# McDonald's Future Mistake



## MA-Caver (May 11, 2011)

I agree with these guys that the worlds largest food chain is about to jump the shark with this marketing idea of up-scaling their restaurants to a more cozy relaxed atmosphere... kinda like mmm Starbucks. 


> http://finance.yahoo.com/blogs/daily-ticker/does-going-upscale-sense-mcdonald-170612393.html
> In an effort to revamp its image and attract new customers, McDonald's is going upscale. _USA Today _Monday got a sneak preview of  a $1 billion plan to upgrade restaurants by installing flat-screen  televisions, bringing in wooden tables and toning down the loud color  scheme. That's pushing the chain into "looking less like McDonald's and  more like Starbucks," as reporter Bruce Horovitz wrote.
> Is this a good idea? Does it make sense to tinker with the formula  that has achieved market saturation, global domination and positive  results in good times and bad? Should McDonald's be trying to pull  customers from more expensive chains? Can McDonald's really hope to turn  itself into a coffee house? As my Daily Ticker colleague Aaron Task and  I discuss in the accompanying video, getting into Starbucks' face and  market space might be a dubious proposition.



They were spot on in that with McDonald's you get what you expect every time you walk in no matter WHERE you are. That was the secret of their success. That you didn't have to worry about the food tasting different or anything else related to the one in your home town. Others followed suit of course and were successful, Burger King, Wendy's, et al. 

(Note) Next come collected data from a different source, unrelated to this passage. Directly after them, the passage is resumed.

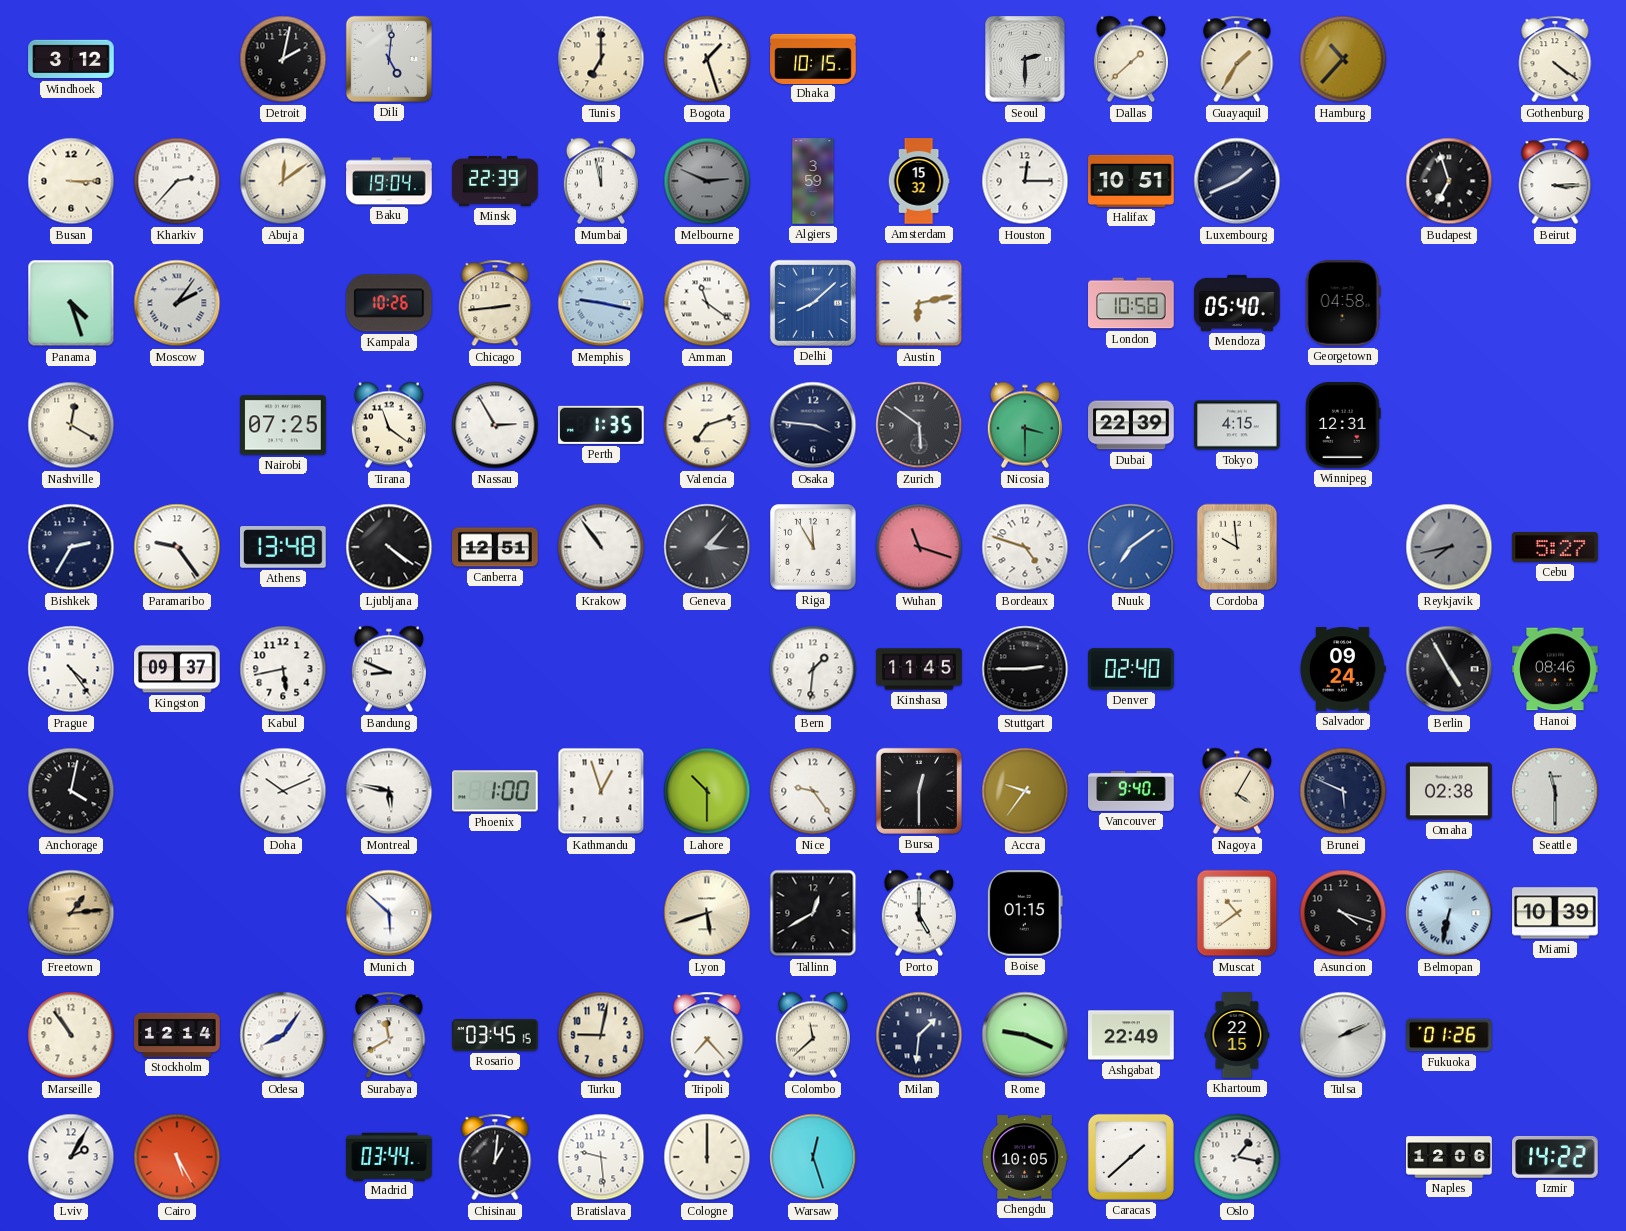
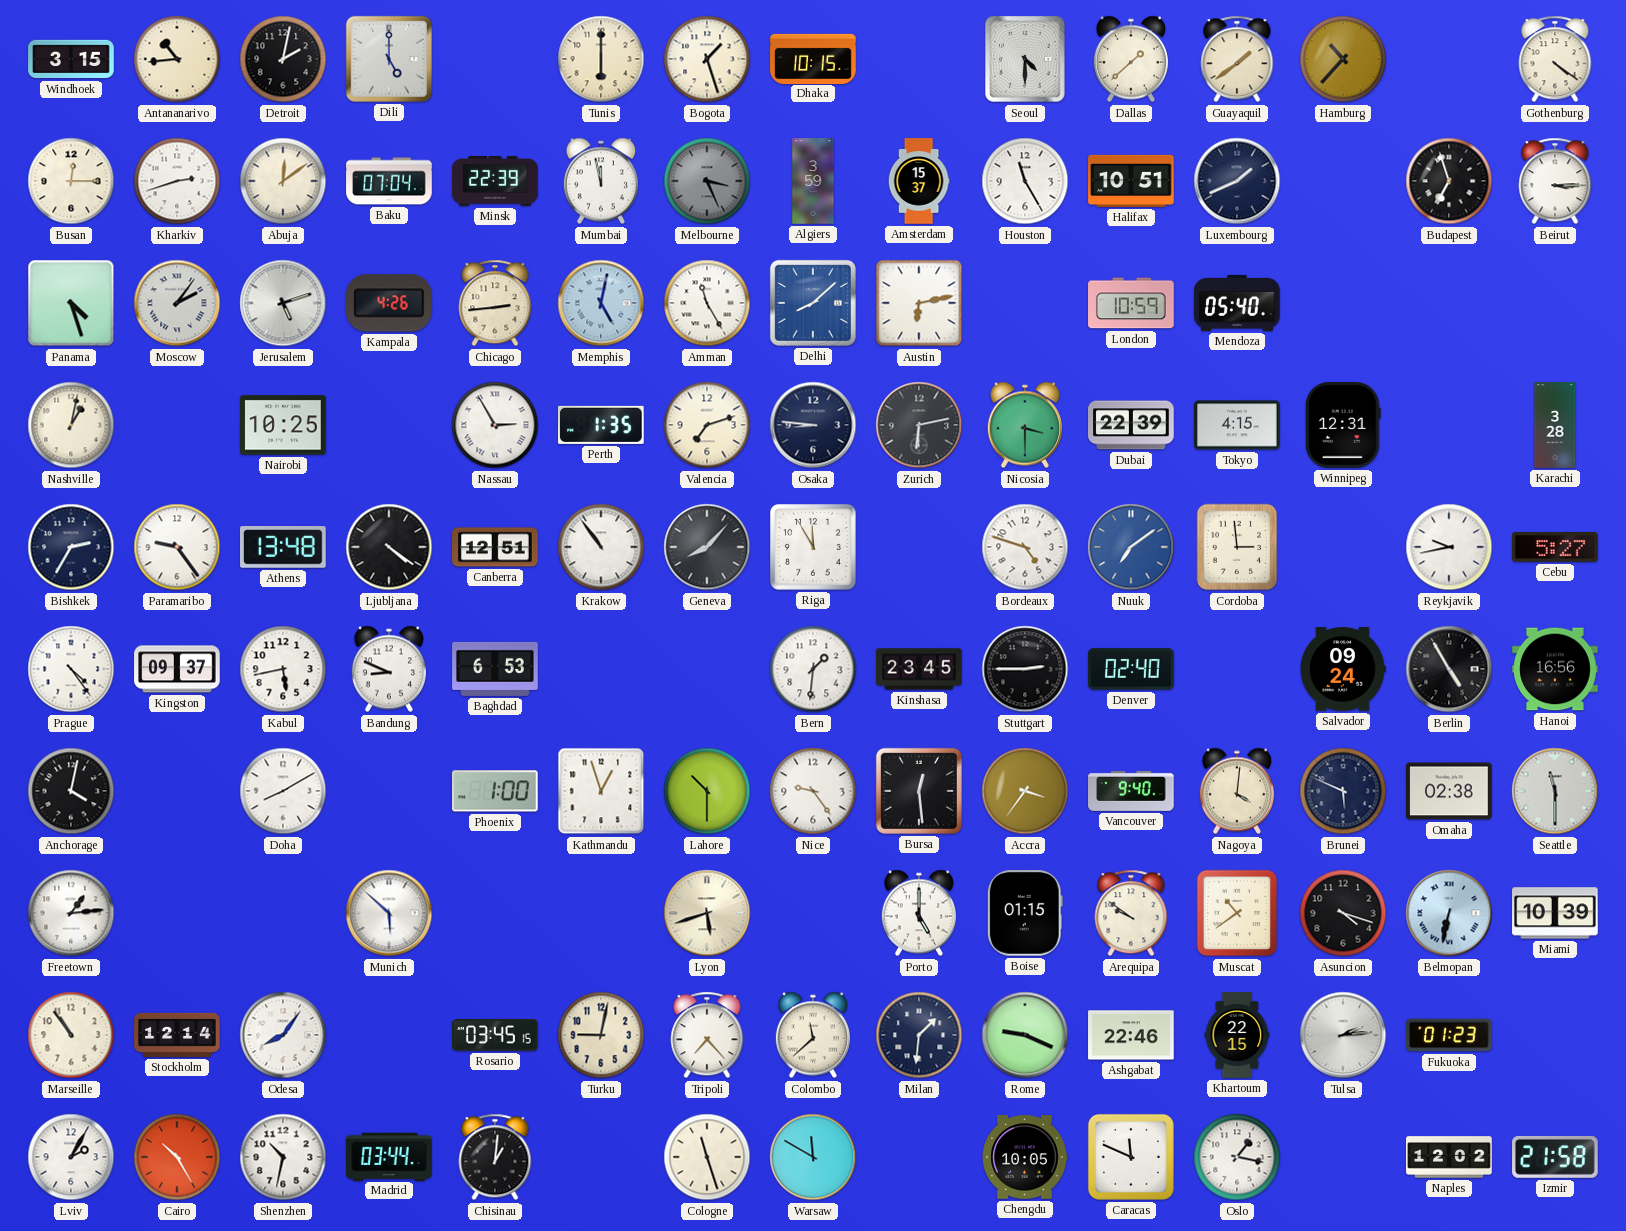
Windhoek: 3:12 -> 3:15
Antananarivo: none -> 10:44
Dili: 5:01 -> 5:00
Tunis: 7:00 -> 6:00
Seoul: 2:30 -> 4:30
Guayaquil: 1:35 -> 1:39
Busan: 3:15 -> 12:15
Kharkiv: 2:37 -> 2:42
Baku: 19:04 -> 07:04
Melbourne: 2:49 -> 3:26
Amsterdam: 15:32 -> 15:37
Houston: 12:15 -> 11:25
Jerusalem: none -> 5:12
Kampala: 10:26 -> 4:26
Memphis: 9:17 -> 5:02
Amman: 11:21 -> 11:25
London: 10:58 -> 10:59
Georgetown: 04:58 -> none
Nashville: 12:20 -> 1:02
Nairobi: 07:25 -> 10:25
Tirana: 11:21 -> none
Osaka: 3:46 -> 8:46
Zurich: 5:51 -> 6:13
Karachi: none -> 3:28
Geneva: 3:07 -> 8:07
Wuhan: 11:18 -> none
Cordoba: 9:59 -> 2:59
Reykjavik: 7:43 -> 9:43
Reykjavik dial: grey -> white
Baghdad: none -> 6:53
Kinshasa: 11:45 -> 23:45
Hanoi: 08:46 -> 16:56
Doha: 10:11 -> 8:10
Montreal: 5:47 -> none
Bursa: 12:30 -> 12:29
Accra: 9:36 -> 3:36
Nagoya: 4:05 -> 4:01
Freetown dial: champagne -> white
Tallinn: 12:40 -> none
Arequipa: none -> 9:51
Surabaya: 11:40 -> none
Ashgabat: 22:49 -> 22:46
Tulsa: 2:11 -> 2:14
Fukuoka: 01:26 -> 01:23
Cairo: 5:25 -> 10:25
Shenzhen: none -> 10:32
Bratislava: 9:29 -> none
Cologne: 12:00 -> 11:27
Warsaw: 12:27 -> 11:50
Caracas: 1:38 -> 11:49
Naples: 12:06 -> 12:02
Izmir: 14:22 -> 21:58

Yet moving up to a quieter place is going to alienate a certain class of people. Call 'em what you want, trailer park, rural farmers, projects, whatever... also the average hard-working everyday family in the lower to mid-middle class sector of the population. 
When I worked there that was the bulk of the customer base, that and folks coming off the freeway which was within spitting distance of our front door. 

They plan to spend 1 Billion dollars over the next few years with this "social experiment"... hmm seems to me that a better choice of what to do with that money allocated could be thought of.


----------



## crushing (May 11, 2011)

This reminds me of bland fizzy yellow beer maker, Miller, trying to sell people people on living the "high life" with the "champagne of beers."


----------



## Bob Hubbard (May 11, 2011)

McDonalds food is constantly scoring at the bottom of the taste pile.  Their formula is based on rapid turn over, hence those seats that feel great for a few minutes, but hurt your *** after about 15 minutes in them.  Get your food, eat, and get the hell out IS their formula.

Now they're putting in comfy chairs so people linger longer?  Chairs that are harder to maintain when kids spill shakes and ketchup on them? Or pop holes in them?

Ehh...money down the hole IMO.


----------



## granfire (May 11, 2011)

I have seen a lot of Mickey D's that had a rather tasteful interior. If they took over from another estabilshment or were build that way, no idea...

I also think that it depends on who owns the joint. There are certainly big differences in looks from place to place.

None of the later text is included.